En 2018, Martin Kenney de l’Université de Californie à Davis et John Zysman de l’Université de Californie à Berkeley publiait un article qui soulignait également les nouveaux dilemmes de la finance entrepreneuriale: ” La croissance simultanée du nombre et de la taille des sources de financement privées a entraîné une situation dans laquelle les nouvelles entreprises peuvent se permettre de subir des pertes massives pendant de longues périodes afin de déloger les entreprises en place […]. Cette situation a déclenché des bouleversements remarquables dans de nombreux secteurs industriels autrefois stables car les nouveaux venus, alimentés par les investissements en capital, ont réduit les prix et affaibli les services des entreprises en place. Le résultat final est que les nouveaux entrants, ayant accès à des quantités massives de capitaux, peuvent survivre à des pertes pendant une période suffisamment longue pour supplanter les entreprises existantes et, par conséquent, transformer les écosystèmes industriels antérieurs.”

 

La création de méga-fonds tels que les Vision Funds pilotés par Softbank (le premier fond était de 100 milliards de dollars pour 18 milliards de pertes et le second fond annoncé est de 108 milliards) a donné lieu à des investissements défiant toute attente. Avec de telles sommes en jeu, la logique du bon sens ne prévaut pas nécessairement, comme le déclarait un ancien dirigeant du groupe WeWork au journaliste du New Yorker Magazine: “Au fond, nous avons choisi l’ignorance délibérée et l’avidité plutôt que d’admettre que cela était manifestement de la folie [batshit crazy en anglais].” Quand l’appât du gain corrompt à ce point, il n’est pas difficile de comprendre de quelle manière des milliards de dollars partent en fumée. En tire-t-on vraiment des leçons ou continue-t-on à parier sur d’autres chevaux pour se refaire la main?
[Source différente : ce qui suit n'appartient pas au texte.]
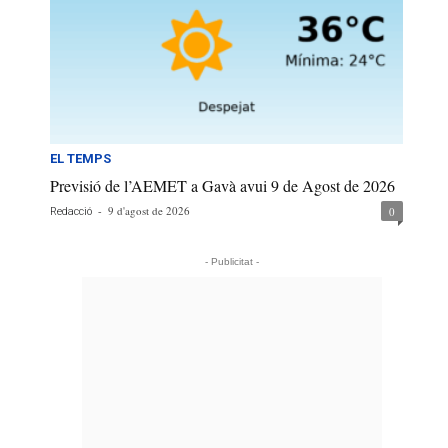
EL TEMPS
Previsió de l’AEMET a Gavà avui 9 de Agost de 2026
-
9 d'agost de 2026
0
Redacció
- Publicitat -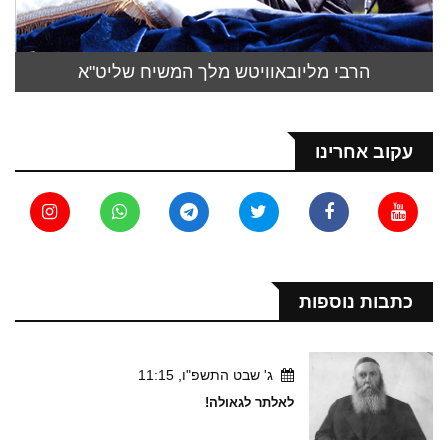
הרבי מליובאוויטש מלך המשיח שליט"א
עקוב אחרינו
כתבות נוספות
ג' שבט התשפ"ו, 11:15
לאלתר לגאולה!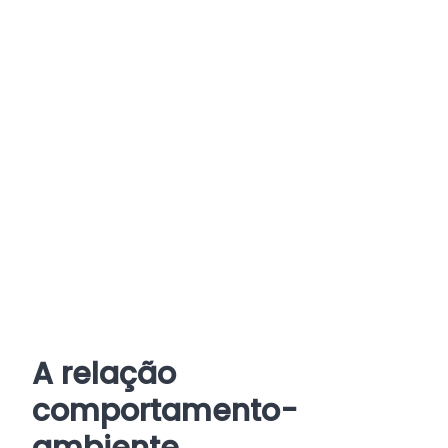
A relação
comportamento-
ambiente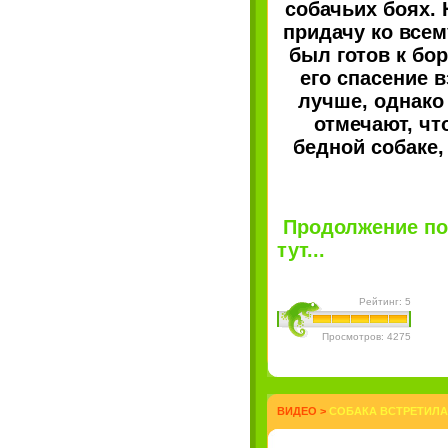
собачьих боях. 
придачу ко всем
был готов к бор
его спасение 
лучше, однако
отмечают, чт
бедной собаке,
Продолжение пос
тут...
Рейтинг: 5
Просмотров: 4275
ВИДЕО
>
СОБАКА ВСТРЕТИЛА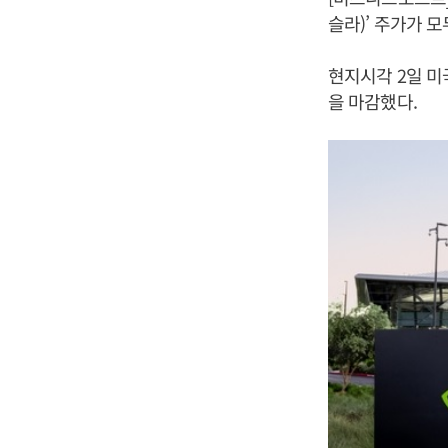
슬라)’ 주가가 모
현지시각 2일 미
을 마감했다.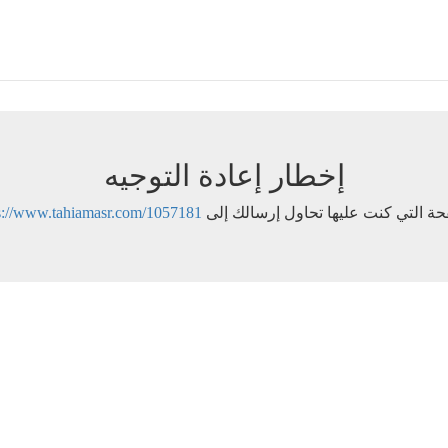
إخطار إعادة التوجيه
ة التي كنت عليها تحاول إرسالك إلى
s://www.tahiamasr.com/1057181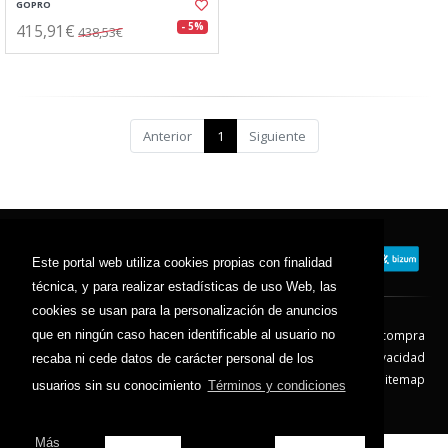
GOPRO
415,91€
- 5%
438,53€
Anterior
1
Siguiente
Este portal web utiliza cookies propias con finalidad
técnica, y para realizar estadísticas de uso Web, las
cookies se usan para la personalización de anuncios
que en ningún caso hacen identificable al usuario no
Contacto
Aviso Legal
Condiciones de compra
Política de envíos
Política de devolución
Política de Privacidad
recaba ni cede datos de carácter personal de los
Política de Cookies
Sitemap
usuarios sin su conocimiento
Términos y condiciones
© 2026 - Todos los derechos reservados.
Más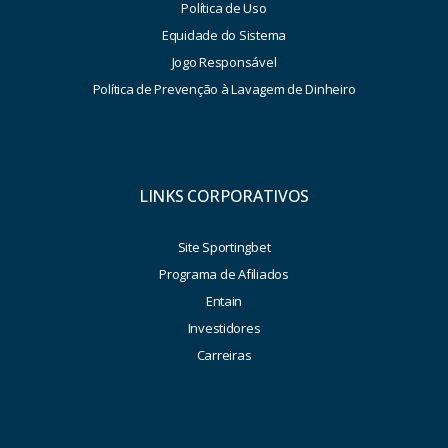
Política de Uso
Equidade do Sistema
Jogo Responsável
Política de Prevenção à Lavagem de Dinheiro
LINKS CORPORATIVOS
Site Sportingbet
Programa de Afiliados
Entain
Investidores
Carreiras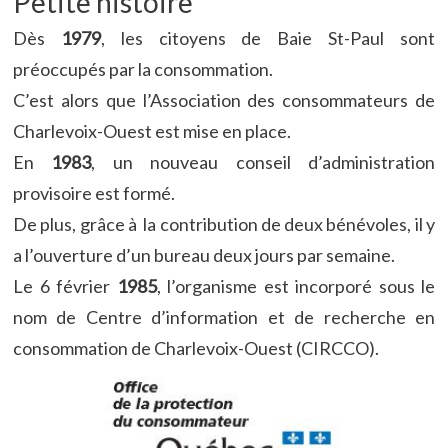
Petite histoire
Dès
1979
, les citoyens de Baie St-Paul sont
préoccupés par la consommation.
C’est alors que l’Association des consommateurs de
Charlevoix-Ouest est mise en place.
En
1983
, un nouveau conseil d’administration
provisoire est formé.
De plus, grâce à la contribution de deux bénévoles, il y
a l’ouverture d’un bureau deux jours par semaine.
Le 6 février
1985
, l’organisme est incorporé sous le
nom de Centre d’information et de recherche en
consommation de Charlevoix-Ouest (CIRCCO).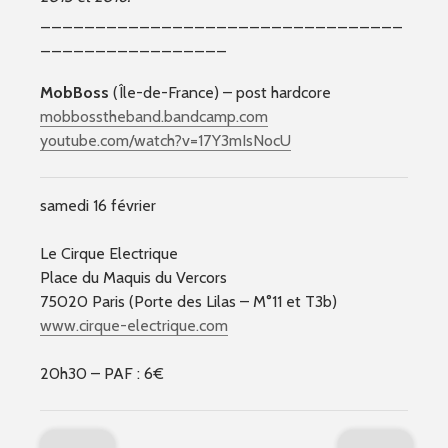
_________________________________
_________________
MobBoss
(Île-de-France) – post hardcore
mobbosstheband.bandcamp.com
youtube.com/watch?v=17Y3mIsNocU
samedi 16 février
Le Cirque Electrique
Place du Maquis du Vercors
75020 Paris (Porte des Lilas – M°11 et T3b)
www.cirque-electrique.com
20h30 – PAF : 6€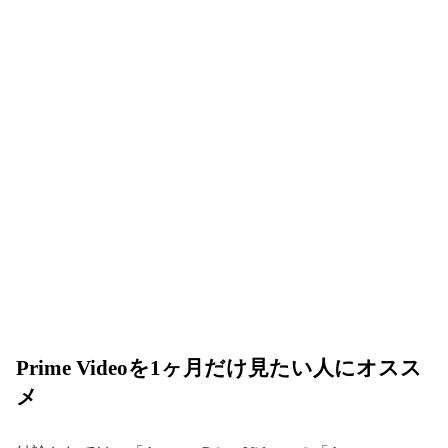
Prime Videoを1ヶ月だけ見たい人にオスス
メ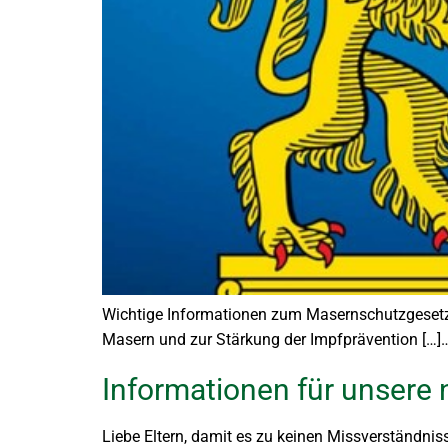
Wichtige Informationen zum Masernschutzgesetz V
Masern und zur Stärkung der Impfprävention […]
Informationen für unsere
Liebe Eltern, damit es zu keinen Missverständni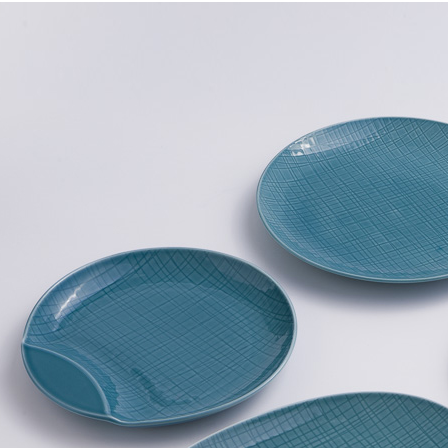
即時審查
結果請求
５．嚴禁
形，恩沛
動。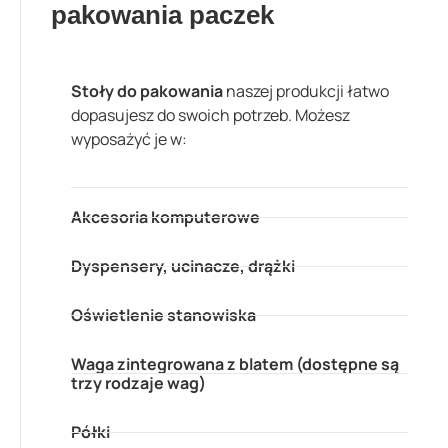
pakowania paczek
Stoły do pakowania
naszej produkcji łatwo
dopasujesz do swoich potrzeb. Możesz
wyposażyć je w:
Akcesoria komputerowe
Dyspensery, ucinacze, drążki
Oświetlenie stanowiska
Waga zintegrowana z blatem (dostępne są
trzy rodzaje wag)
Półki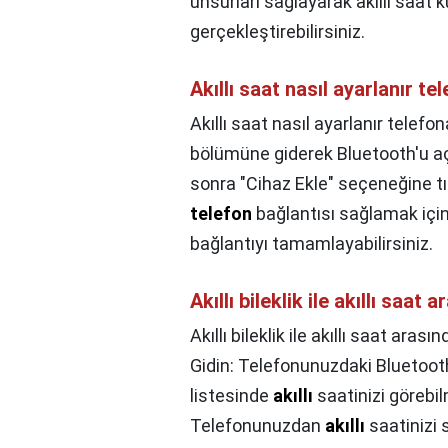
unsurları sağlayarak akıllı saat
gerçekleştirebilirsiniz.
Akıllı saat nasıl ayarlanır te
Akıllı saat nasıl ayarlanır telefo
bölümüne giderek Bluetooth'u aç
sonra "Cihaz Ekle" seçeneğine tı
telefon
bağlantısı sağlamak için
bağlantıyı tamamlayabilirsiniz.
Akıllı bileklik ile akıllı saat
Akıllı bileklik ile akıllı saat arası
Gidin: Telefonunuzdaki Bluetooth
listesinde
akıllı
saatinizi görebil
Telefonunuzdan
akıllı
saatinizi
Il semblerait que la responsabilité des investisseurs soit rarement remise en cause alors qu’il suffirait qu’un des leurs montrent l’exemple (et prenne sur lui, rende des comptes) pour que les pratiques changent radicalement dans cette industrie dont les rouages s’apparentent à ceux d’un club.

 

Comme me le disait le directeur d’une école de management: “Il n’y a pas de fumée sans feu; mais il peut y avoir beaucoup de fumée si vous avez quelqu’un pour agiter un tapis au-dessus des flammes.” So, who wants money?!